> Not much use for power amp plates though
Actually it was often mis-used to anti-regulate power tube screens.
You want XX power a dollar cheaper than the other company bidding the school sound system.
You use cheap tubes then raise the plate voltage, but if screens are high and loading is bad they conduct way too much and die. Service call, tech-pay, truck gas, bad trip.
Use cheap tubes and high B+, then drop the screens down a constant 150V. Just for example, 400V plates and 400V-150V= 250V screens. On normal load it meets spec. On excess load the high load current sags the B+, say 400V to 320V. The screens now drop to 320V-150V= 170V. This large 250V:170V drop in screen voltage severely limits plate current. The sound is awful but the choked-up tubes don't die.

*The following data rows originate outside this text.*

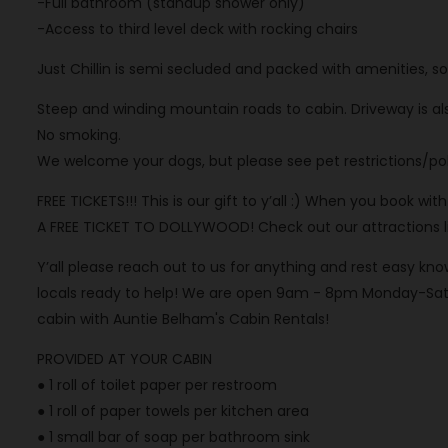
-Full bathroom (standup shower only)
-Access to third level deck with rocking chairs
Just Chillin is semi secluded and packed with amenities, s
Steep and winding mountain roads to cabin. Driveway is als
No smoking.
We welcome your dogs, but please see pet restrictions/poli
FREE TICKETS!!! This is our gift to y’all :) When you book wi
A FREE TICKET TO DOLLYWOOD! Check out our attractions list
Y’all please reach out to us for anything and rest easy 
locals ready to help! We are open 9am - 8pm Monday-Satu
cabin with Auntie Belham's Cabin Rentals!
PROVIDED AT YOUR CABIN
● 1 roll of toilet paper per restroom
● 1 roll of paper towels per kitchen area
● 1 small bar of soap per bathroom sink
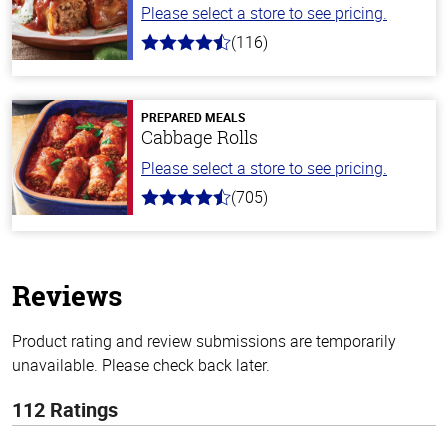
Please select a store to see pricing.
(116)
4.2
out
of
5
stars
PREPARED MEALS
Cabbage Rolls
Please select a store to see pricing.
(705)
4.6
out
of
5
stars
Reviews
Product rating and review submissions are temporarily
unavailable. Please check back later.
112 Ratings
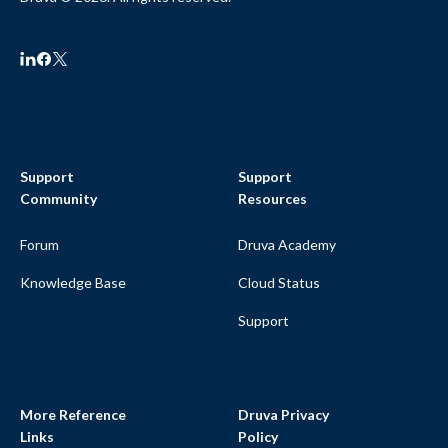
Support
Support
Community
Resources
Forum
Druva Academy
Knowledge Base
Cloud Status
Support
More Reference
Druva Privacy
Links
Policy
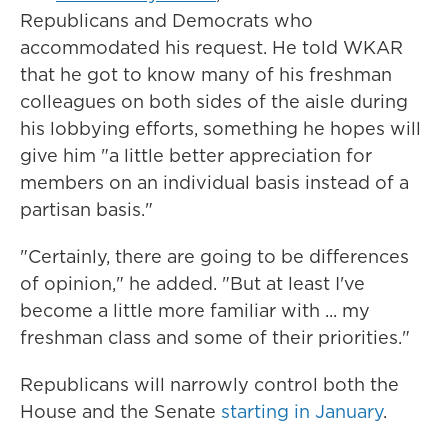
Republicans and Democrats who
accommodated his request. He told WKAR
that he got to know many of his freshman
colleagues on both sides of the aisle during
his lobbying efforts, something he hopes will
give him "a little better appreciation for
members on an individual basis instead of a
partisan basis."
"Certainly, there are going to be differences
of opinion," he added. "But at least I've
become a little more familiar with ... my
freshman class and some of their priorities."
Republicans will narrowly control both the
House and the Senate
starting in January
.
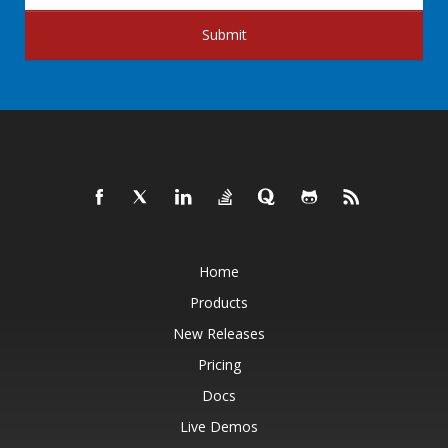
Submit
Home
Products
New Releases
Pricing
Docs
Live Demos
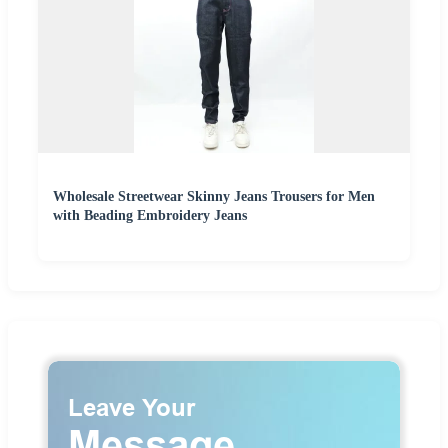
Wholesale Streetwear Skinny Jeans Trousers for Men
with Beading Embroidery Jeans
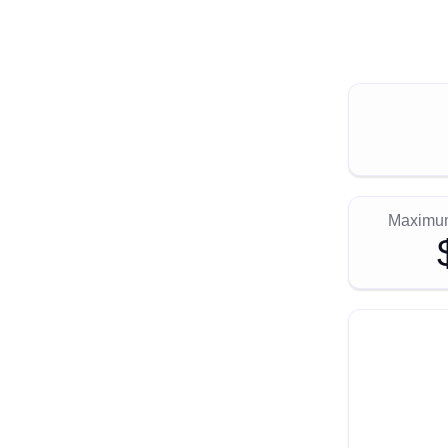
Maximum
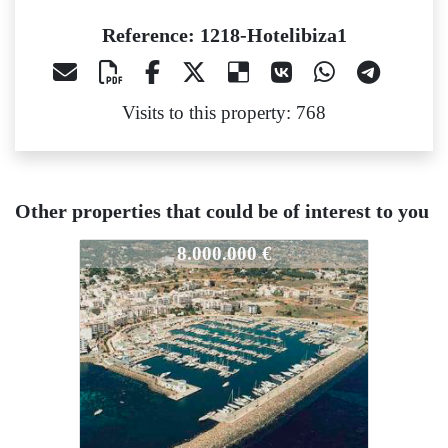
Reference: 1218-Hotelibiza1
Visits to this property: 768
Other properties that could be of interest to you
1218-Hotelibiza1
8.000.000 €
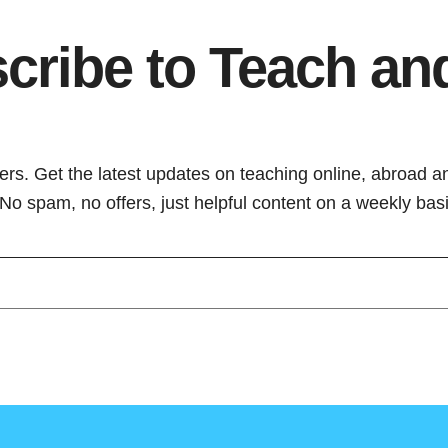
cribe to Teach an
ers. Get the latest updates on teaching online, abroad a
. No spam, no offers, just helpful content on a weekly basi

It makes an amp which will just-barely meet an exact spec, but faint when asked to do anything more. Good for clean un-clipped speech/music systems. Terrible for stage guitar amps which MUST overload GRACEFULLY.
> used in guitar amps to control excessive B+?

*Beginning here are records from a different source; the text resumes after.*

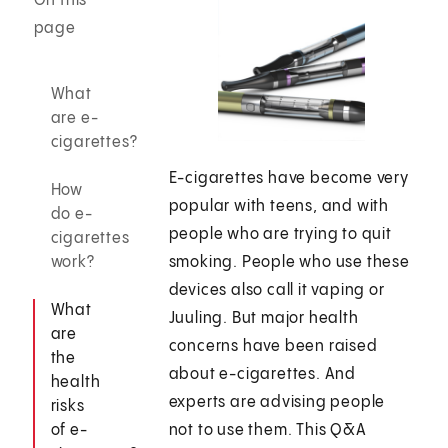
On this
page
What
are e-
cigarettes?
E-cigarettes have become very
How
popular with teens, and with
do e-
people who are trying to quit
cigarettes
work?
smoking. People who use these
devices also call it vaping or
What
Juuling. But major health
are
concerns have been raised
the
about e-cigarettes. And
health
experts are advising people
risks
of e-
not to use them. This Q&A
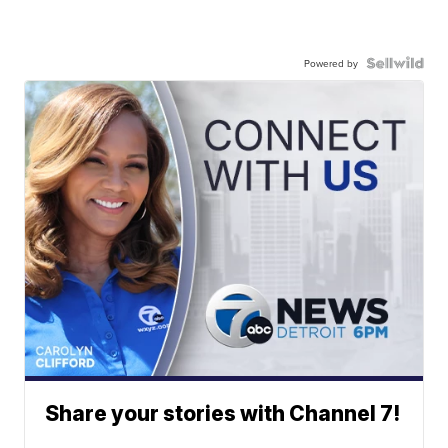
Powered by
Share your stories with Channel 7!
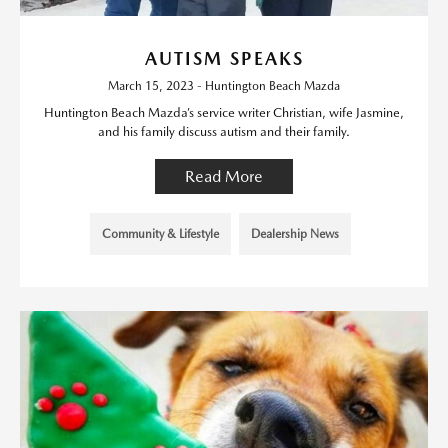
AUTISM SPEAKS
March 15, 2023 - Huntington Beach Mazda
Huntington Beach Mazda’s service writer Christian, wife Jasmine,
and his family discuss autism and their family.
Read More
Community & Lifestyle
Dealership News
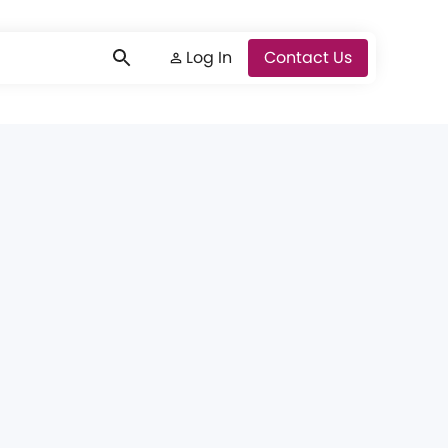
Log In
Log In
Contact Us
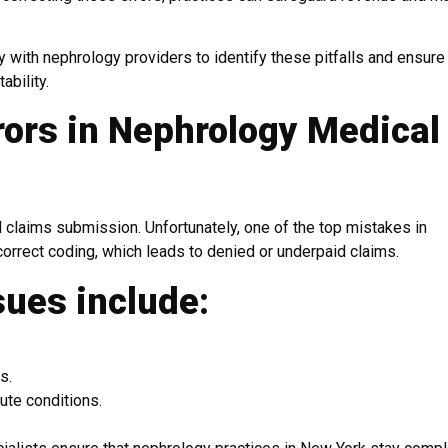
y with nephrology providers to identify these pitfalls and ensure
ability.
ors in Nephrology Medical
 claims submission. Unfortunately, one of the top mistakes in
correct coding, which leads to denied or underpaid claims.
sues include:
s.
ute conditions.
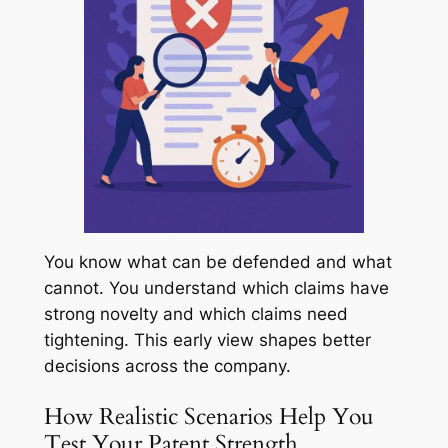
You know what can be defended and what
cannot. You understand which claims have
strong novelty and which claims need
tightening. This early view shapes better
decisions across the company.
How Realistic Scenarios Help You
Test Your Patent Strength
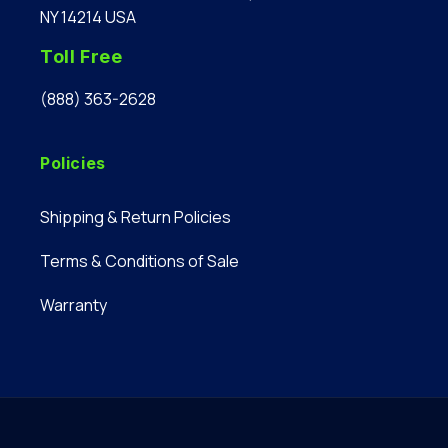
NY 14214 USA
Toll Free
(888) 363-2628
Policies
Shipping & Return Policies
Terms & Conditions of Sale
Warranty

What is "excessive"?? Too much is almost enough, we always want MORE!
The wise designer can scale for pretty good power with acceptable tube life for any normal wall-voltage variation. An unwise designer can kill tubes with regulated voltage.
As a regulator, the 0D3 and kin waste more than they deliver.

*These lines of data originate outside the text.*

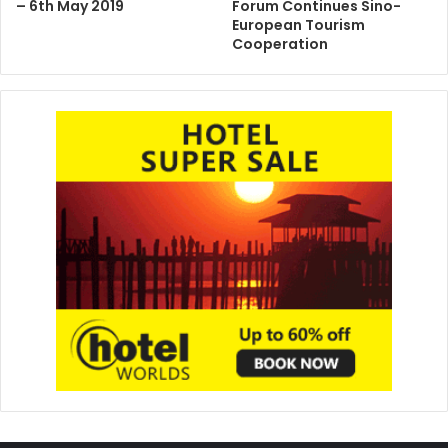
– 6th May 2019
Forum Continues Sino-
European Tourism
Cooperation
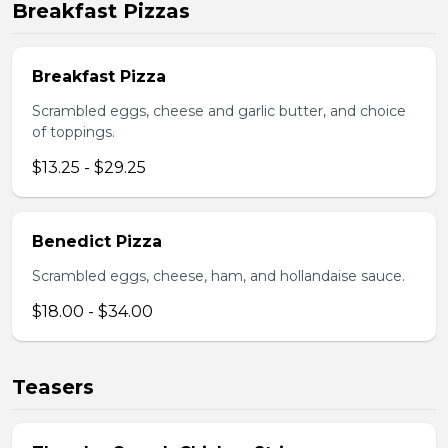
Breakfast Pizzas
Breakfast Pizza
Scrambled eggs, cheese and garlic butter, and choice
of toppings.
$13.25 - $29.25
Benedict Pizza
Scrambled eggs, cheese, ham, and hollandaise sauce.
$18.00 - $34.00
Teasers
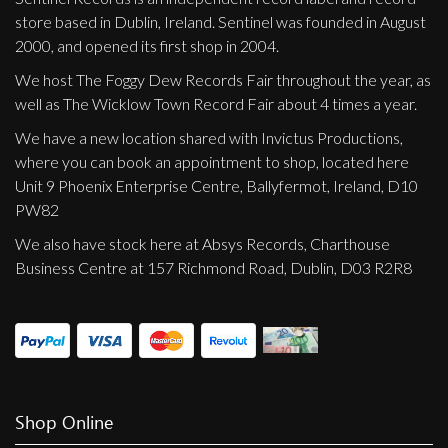
store based in Dublin, Ireland. Sentinel was founded in August
2000, and opened its first shop in 2004.
We host The Foggy Dew Records Fair throughout the year, as
well as The Wicklow Town Record Fair about 4 times a year.
We have a new location shared with Invictus Productions,
where you can book an appointment to shop, located here
Unit 9 Phoenix Enterprise Centre, Ballyfermot, Ireland, D10
PW82
We also have stock here at Absys Records, Charthouse
Business Centre at 157 Richmond Road, Dublin, D03 R2R8
Shop Online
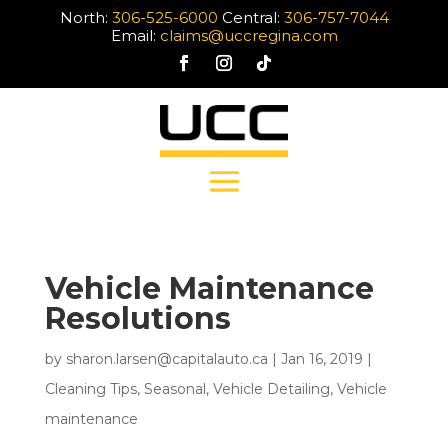
North:
306-525-6000
Central:
306-757-7044
Email:
claims@uccregina.com
Vehicle Maintenance
Resolutions
by
sharon.larsen@capitalauto.ca
|
Jan 16, 2019
|
Cleaning Tips
,
Seasonal
,
Vehicle Detailing
,
Vehicle
maintenance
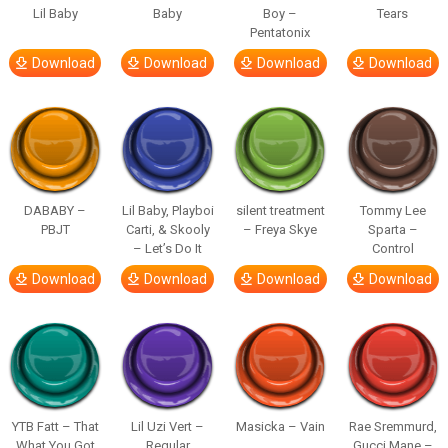
Lil Baby
Baby
Boy –
Tears
Pentatonix
Download
Download
Download
Download
DABABY –
Lil Baby, Playboi
silent treatment
Tommy Lee
PBJT
Carti, & Skooly
– Freya Skye
Sparta –
– Let’s Do It
Control
Download
Download
Download
Download
YTB Fatt – That
Lil Uzi Vert –
Masicka – Vain
Rae Sremmurd,
What You Got
Regular
Gucci Mane –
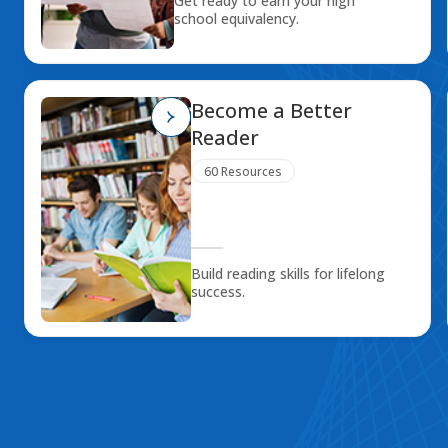
Get ready to earn your high
school equivalency.
Become a Better
Reader
60 Resources
Build reading skills for lifelong
success.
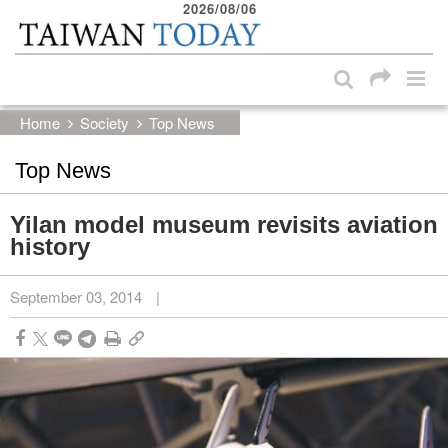
2026/08/06
:::
Skip to main content block
:::
Home
Society
Top News
Top News
Yilan model museum revisits aviation
history
September 03, 2014
|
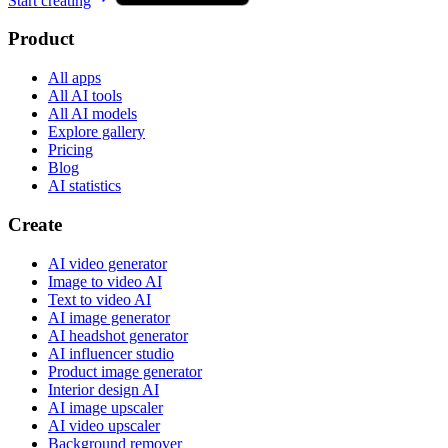
Start creating
Product
All apps
All AI tools
All AI models
Explore gallery
Pricing
Blog
AI statistics
Create
AI video generator
Image to video AI
Text to video AI
AI image generator
AI headshot generator
AI influencer studio
Product image generator
Interior design AI
AI image upscaler
AI video upscaler
Background remover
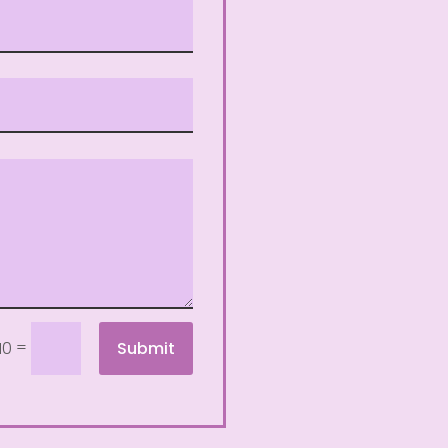
=
Submit
10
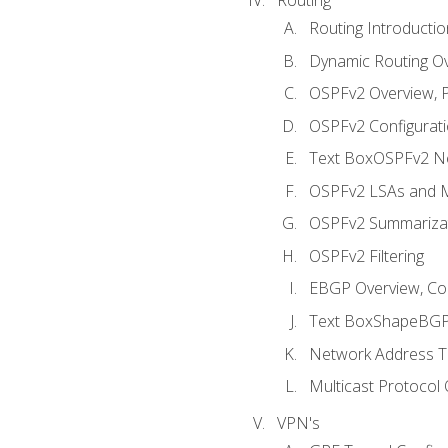
Routing Introductio
Dynamic Routing O
OSPFv2 Overview, P
OSPFv2 Configuratio
Text BoxOSPFv2 Ne
OSPFv2 LSAs and M
OSPFv2 Summariza
OSPFv2 Filtering
EBGP Overview, Conf
Text BoxShapeBGP 
Network Address Tr
Multicast Protocol
VPN's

As long as filter caps are large (to slow B+ variations lower than audio tones) and you are not running at the edge, there is no advantage to regulated power voltages, and real disadvantages.
They also hiss and oscillate.
They are handy in precision meters. My Boonton ACVM's needle might vary 4% for B+ from 130V to 200V. Instead it started from 300V into a big hot resistor onto a gas tube for a steady 150V, only some of that available to the meter amplifier. Since the amp only drew a few mA, this was acceptable.